L'autore parte con un'affermazione che lascia poco spazio alla discussione: «sono usciti da noi». In essa è racchiuso tutto il dramma vissuto: un gruppo di persone, che erano considerate come fratelli e che vivevano all'interno della comunità, a un certo punto se ne andò. Come fu possibile una rottura tanto profonda? La 1Giovanni suggerisce che il gesto plateale dell'allontanamento non fu che l'ultimo passo di un tradimento che veniva da lontano: il cuore di tali individui era già nella tenebra, essi «non erano dei nostri». Questa spiegazione viene ripresa alla fine del versetto, dove l'autore esplicita la riflessione sulla possibilità di uno scollamento tra ciò che appare esteriormente e la realtà: la fuga dei secessionisti ha reso manifesta la loro condizione interiore di persone lontane da Dio e dalla comunità.

Dal punto di vista interpretativo è fondamentale comprendere a che cosa si riferisse l'autore utilizzando il rarissimo termine chrîsma «unzione» (v. 27). Il “crisma” sarebbe la parola di Cristo accolta dal credente e vissuta nella fede grazie all'azione dello Spirito Santo. Concretamente, l'autore avrebbe potuto avere in mente il rito con cui i credenti venivano ammessi nella comunità giovannea, oppure il gesto sacramentale del battesimo, che già nei primi secoli veniva accompagnato da un'unzione.

Se la menzogna per eccellenza è negare la messianicità di Gesù, ne consegue che la somma verità alla quale aggrapparsi per non venire ingannati dall'anticristo è l'affermazione che Gesù è il Cristo. Credere che Gesù è il Cristo implica la fede nella sua figliolanza divina, il che coinvolge anche il Padre, con cui chi nega il Figlio non può pretendere di avere alcun legame. L'autore sta affermando in modo chiaro che qualsiasi rapporto cristiano tra uomo e Dio deve passare tramite Gesù: la fede nel Figlio è condizione necessaria per entrare in comunione con Dio o, detto in altri termini, per possedere il Padre.

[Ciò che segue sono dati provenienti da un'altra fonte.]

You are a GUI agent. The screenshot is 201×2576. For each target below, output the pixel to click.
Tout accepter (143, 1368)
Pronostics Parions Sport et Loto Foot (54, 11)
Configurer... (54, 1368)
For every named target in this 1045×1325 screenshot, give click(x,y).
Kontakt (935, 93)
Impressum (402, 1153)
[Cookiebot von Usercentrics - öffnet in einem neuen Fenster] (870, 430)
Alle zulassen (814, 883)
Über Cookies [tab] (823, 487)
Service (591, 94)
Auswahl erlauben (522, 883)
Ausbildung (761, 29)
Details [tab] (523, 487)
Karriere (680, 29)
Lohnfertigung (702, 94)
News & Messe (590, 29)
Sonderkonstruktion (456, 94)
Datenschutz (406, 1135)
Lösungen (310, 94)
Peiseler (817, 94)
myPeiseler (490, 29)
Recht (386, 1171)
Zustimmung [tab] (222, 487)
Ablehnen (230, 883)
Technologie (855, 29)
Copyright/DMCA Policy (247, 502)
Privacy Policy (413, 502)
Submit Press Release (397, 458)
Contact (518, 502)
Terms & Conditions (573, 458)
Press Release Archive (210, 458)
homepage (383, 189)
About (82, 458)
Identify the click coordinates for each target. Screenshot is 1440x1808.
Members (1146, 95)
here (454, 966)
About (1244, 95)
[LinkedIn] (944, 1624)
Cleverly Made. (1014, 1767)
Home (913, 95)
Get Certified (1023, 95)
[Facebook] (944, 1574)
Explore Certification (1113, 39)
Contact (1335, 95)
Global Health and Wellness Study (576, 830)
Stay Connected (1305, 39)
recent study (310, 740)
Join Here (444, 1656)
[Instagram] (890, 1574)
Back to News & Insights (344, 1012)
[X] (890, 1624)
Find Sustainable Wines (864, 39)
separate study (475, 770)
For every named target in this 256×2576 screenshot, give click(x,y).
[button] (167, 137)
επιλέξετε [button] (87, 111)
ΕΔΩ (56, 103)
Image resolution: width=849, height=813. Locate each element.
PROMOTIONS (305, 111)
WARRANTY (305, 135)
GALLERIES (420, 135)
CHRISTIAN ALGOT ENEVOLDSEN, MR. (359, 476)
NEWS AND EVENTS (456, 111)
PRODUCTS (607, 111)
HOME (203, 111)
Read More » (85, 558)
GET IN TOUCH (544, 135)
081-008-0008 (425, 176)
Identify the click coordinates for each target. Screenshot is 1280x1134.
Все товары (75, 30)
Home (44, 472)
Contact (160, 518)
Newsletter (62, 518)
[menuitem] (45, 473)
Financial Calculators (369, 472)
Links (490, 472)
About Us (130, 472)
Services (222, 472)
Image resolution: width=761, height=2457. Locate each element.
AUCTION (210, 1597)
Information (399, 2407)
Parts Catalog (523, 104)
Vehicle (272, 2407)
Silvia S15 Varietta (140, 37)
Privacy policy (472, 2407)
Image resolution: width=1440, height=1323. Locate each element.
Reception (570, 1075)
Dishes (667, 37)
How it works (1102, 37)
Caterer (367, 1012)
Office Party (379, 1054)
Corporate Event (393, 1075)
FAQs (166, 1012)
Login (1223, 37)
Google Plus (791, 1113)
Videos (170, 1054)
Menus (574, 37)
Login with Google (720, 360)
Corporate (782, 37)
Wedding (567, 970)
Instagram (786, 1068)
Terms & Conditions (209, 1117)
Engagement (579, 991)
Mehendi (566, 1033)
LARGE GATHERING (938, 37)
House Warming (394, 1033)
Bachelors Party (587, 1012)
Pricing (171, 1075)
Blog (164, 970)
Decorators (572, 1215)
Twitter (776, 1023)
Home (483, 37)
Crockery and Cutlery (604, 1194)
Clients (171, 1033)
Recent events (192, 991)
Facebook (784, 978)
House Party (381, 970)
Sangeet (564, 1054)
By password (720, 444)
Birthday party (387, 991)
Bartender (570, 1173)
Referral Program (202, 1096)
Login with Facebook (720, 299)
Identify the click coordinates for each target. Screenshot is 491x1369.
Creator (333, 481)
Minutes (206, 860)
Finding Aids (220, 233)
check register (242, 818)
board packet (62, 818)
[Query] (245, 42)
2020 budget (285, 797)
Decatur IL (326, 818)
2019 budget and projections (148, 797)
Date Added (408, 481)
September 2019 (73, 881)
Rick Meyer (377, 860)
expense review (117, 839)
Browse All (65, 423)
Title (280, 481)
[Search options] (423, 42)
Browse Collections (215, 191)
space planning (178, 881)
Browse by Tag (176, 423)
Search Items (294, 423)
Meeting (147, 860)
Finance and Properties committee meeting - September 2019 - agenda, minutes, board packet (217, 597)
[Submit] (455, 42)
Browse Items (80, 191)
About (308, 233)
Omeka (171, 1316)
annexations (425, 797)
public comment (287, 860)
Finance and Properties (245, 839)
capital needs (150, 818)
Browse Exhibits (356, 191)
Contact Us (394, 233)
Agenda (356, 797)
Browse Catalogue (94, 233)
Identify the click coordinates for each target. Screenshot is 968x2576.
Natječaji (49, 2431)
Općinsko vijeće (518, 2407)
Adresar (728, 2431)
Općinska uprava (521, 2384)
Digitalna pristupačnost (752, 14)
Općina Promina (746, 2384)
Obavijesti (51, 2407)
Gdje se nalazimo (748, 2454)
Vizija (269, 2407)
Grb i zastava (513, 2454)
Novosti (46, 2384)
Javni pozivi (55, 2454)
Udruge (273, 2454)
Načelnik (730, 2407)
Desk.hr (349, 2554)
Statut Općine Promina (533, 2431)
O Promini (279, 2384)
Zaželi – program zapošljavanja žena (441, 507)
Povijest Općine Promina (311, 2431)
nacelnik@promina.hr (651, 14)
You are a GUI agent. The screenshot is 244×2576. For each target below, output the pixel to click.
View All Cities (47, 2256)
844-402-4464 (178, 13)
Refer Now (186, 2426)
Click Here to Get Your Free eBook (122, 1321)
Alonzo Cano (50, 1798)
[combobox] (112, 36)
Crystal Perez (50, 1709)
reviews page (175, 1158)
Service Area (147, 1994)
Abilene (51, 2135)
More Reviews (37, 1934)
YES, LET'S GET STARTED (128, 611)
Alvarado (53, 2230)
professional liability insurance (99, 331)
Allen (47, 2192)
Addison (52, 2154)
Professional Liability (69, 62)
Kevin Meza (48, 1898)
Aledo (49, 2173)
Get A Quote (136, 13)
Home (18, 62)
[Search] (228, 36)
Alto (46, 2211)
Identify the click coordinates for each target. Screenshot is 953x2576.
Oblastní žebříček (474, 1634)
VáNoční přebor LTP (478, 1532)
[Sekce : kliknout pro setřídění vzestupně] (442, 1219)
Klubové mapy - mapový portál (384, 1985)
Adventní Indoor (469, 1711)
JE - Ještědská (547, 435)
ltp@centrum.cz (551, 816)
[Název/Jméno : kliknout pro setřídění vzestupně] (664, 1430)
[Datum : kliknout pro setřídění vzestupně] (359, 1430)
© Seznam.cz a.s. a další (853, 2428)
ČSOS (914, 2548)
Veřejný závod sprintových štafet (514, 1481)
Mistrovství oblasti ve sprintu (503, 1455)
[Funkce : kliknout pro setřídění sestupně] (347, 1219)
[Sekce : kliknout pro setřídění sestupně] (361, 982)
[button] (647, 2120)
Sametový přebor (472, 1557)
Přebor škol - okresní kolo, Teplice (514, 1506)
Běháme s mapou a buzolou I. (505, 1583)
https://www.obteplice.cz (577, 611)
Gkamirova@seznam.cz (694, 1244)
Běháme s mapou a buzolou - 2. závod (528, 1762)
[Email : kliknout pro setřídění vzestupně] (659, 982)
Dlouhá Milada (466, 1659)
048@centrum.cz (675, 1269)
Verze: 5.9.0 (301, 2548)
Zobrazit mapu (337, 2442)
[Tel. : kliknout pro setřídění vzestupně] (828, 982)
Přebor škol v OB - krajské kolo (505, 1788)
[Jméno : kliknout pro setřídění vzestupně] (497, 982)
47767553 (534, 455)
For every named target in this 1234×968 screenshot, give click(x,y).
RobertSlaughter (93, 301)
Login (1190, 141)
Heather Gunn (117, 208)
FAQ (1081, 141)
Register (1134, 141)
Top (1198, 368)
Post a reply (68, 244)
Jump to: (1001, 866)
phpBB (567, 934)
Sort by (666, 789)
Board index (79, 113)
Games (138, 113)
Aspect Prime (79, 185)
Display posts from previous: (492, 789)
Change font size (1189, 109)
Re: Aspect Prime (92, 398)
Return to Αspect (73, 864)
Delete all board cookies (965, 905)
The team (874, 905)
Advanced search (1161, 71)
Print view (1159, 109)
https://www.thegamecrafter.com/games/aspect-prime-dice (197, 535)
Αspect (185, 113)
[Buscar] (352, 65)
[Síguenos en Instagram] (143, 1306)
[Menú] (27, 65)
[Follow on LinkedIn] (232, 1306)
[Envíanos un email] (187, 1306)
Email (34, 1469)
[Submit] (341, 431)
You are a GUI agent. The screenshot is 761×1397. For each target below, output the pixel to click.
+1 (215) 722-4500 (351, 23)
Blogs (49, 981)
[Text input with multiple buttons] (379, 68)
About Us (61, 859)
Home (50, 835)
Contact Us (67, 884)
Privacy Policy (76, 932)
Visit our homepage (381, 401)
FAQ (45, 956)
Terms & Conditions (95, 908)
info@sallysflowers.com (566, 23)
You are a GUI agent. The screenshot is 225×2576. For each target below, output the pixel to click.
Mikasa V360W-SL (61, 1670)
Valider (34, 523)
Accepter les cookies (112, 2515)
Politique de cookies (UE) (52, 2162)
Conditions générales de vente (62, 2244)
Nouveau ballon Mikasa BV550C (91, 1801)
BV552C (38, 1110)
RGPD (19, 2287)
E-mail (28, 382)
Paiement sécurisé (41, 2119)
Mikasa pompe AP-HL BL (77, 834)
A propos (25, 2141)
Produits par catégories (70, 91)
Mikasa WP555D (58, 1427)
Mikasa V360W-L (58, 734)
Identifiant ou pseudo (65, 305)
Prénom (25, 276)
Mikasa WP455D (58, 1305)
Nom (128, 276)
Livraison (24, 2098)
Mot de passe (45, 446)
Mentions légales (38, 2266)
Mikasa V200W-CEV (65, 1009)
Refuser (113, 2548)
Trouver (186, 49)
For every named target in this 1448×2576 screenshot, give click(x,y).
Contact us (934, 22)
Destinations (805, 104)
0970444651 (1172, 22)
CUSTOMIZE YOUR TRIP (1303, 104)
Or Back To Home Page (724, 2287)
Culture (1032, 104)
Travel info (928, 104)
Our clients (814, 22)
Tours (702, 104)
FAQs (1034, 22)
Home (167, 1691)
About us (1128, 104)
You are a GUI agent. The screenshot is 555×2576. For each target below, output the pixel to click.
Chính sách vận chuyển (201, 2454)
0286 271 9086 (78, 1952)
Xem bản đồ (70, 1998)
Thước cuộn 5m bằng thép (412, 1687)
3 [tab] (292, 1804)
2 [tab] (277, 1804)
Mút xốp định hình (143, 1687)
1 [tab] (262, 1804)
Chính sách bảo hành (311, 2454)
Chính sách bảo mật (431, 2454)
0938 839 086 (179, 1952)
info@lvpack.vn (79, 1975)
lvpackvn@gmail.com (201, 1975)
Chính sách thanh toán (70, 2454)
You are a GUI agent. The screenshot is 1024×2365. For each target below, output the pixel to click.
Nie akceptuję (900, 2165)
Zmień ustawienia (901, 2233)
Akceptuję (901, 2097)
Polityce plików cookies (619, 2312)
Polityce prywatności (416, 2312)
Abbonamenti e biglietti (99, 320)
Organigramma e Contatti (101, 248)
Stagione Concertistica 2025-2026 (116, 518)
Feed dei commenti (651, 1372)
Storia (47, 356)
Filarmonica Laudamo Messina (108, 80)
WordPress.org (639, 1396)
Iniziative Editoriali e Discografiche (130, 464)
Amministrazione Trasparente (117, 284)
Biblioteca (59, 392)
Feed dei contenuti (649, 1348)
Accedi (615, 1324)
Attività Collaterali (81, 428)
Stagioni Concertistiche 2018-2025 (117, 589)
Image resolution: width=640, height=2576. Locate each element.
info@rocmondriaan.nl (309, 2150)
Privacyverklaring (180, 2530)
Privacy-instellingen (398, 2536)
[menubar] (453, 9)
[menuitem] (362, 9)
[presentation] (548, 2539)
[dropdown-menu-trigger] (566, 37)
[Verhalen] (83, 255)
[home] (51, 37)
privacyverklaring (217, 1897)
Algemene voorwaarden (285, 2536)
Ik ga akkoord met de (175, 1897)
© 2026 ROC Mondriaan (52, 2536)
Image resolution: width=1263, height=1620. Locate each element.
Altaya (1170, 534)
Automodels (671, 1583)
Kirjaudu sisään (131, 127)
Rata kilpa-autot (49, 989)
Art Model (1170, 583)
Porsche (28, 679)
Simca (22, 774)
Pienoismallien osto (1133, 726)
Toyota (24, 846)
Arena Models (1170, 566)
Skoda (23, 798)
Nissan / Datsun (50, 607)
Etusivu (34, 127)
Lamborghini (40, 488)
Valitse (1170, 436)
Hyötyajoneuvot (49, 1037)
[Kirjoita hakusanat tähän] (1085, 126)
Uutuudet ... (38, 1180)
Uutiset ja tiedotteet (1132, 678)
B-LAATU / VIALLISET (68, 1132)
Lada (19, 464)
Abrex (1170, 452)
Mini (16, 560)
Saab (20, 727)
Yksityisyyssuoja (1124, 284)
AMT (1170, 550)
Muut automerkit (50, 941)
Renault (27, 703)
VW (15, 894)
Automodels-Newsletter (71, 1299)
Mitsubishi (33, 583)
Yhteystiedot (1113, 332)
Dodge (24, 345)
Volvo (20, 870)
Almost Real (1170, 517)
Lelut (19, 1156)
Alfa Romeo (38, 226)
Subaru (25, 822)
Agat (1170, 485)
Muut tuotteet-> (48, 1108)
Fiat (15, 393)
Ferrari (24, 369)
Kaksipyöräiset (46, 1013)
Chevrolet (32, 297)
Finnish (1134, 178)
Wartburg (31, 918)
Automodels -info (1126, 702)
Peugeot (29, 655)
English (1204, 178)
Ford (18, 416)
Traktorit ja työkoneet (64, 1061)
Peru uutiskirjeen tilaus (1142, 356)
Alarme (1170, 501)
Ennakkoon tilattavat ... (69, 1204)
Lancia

I VERI FIGLI DI DIO A dispetto di quanto si possa pensare, non è così facile trovare nel Nuovo Testamento testi che chiamino Dio «giusto». Molto più frequente è l'attribuzione di questo aggettivo a Gesù, sia nei Sinottici (Mt 27,19; Le 23,47), sia negli Atti (At 3,14; 22,14), sia nella letteratura epistolare (2Tm 4,8; 1Pt 3,18; cfr. anche 1Gv 2,1). Pur esistendo diversi riferimenti neotestamentari alla «giustizia di Dio» (Rm 1,17; 3,5.21.26; 2Cor 5,21; Gc 1,20; 2Pt 1,1), le uniche proclamazioni di Dio come «giusto» si trovano nella letteratura giovannea (Gv 17,25; l Gv l ,9; 2,29; 3,7; Ap 16,5). Illuminante per noi è quanto si legge nel grande discorso di addio di Gesù riportato nel quarto vangelo: «Padre giusto, il mondo non ti ha conosciuto, io invece ti ho conosciuto e costoro hanno riconosciuto che tu mi hai mandato. Io ho fatto loro conoscere il tuo nome e continuerò a farlo conoscere...» (Gv 17,25-26). Il testo (che è semanticamente molto vicino alla nostra pericope, con la quale ha in comune i termini «Padre», «giusto», «conoscere», «mondo») testimonia che, per la tradizione giovannea, fu Gesù stesso a insegnare ai suoi discepoli il nome di Dio, che nel contesto prossimo è chiamato «Padre giusto». La nostra lettera è poi la prova che nella comunità del Discepolo amato questo insegnamento fu conservato e tramandato, tanto che chi scrive può basare tutta la sua argomentazione sul fatto che i suoi figlioli «sanno» che «Dio è giusto». Anche la presente pericope appare quindi come l'elaborazione di un dato presente nella predicazione giovannea originaria: quello della giustizia di Dio, che permette all'autore di dimostrare la figliolanza divina di tutti coloro che praticano la giustizia.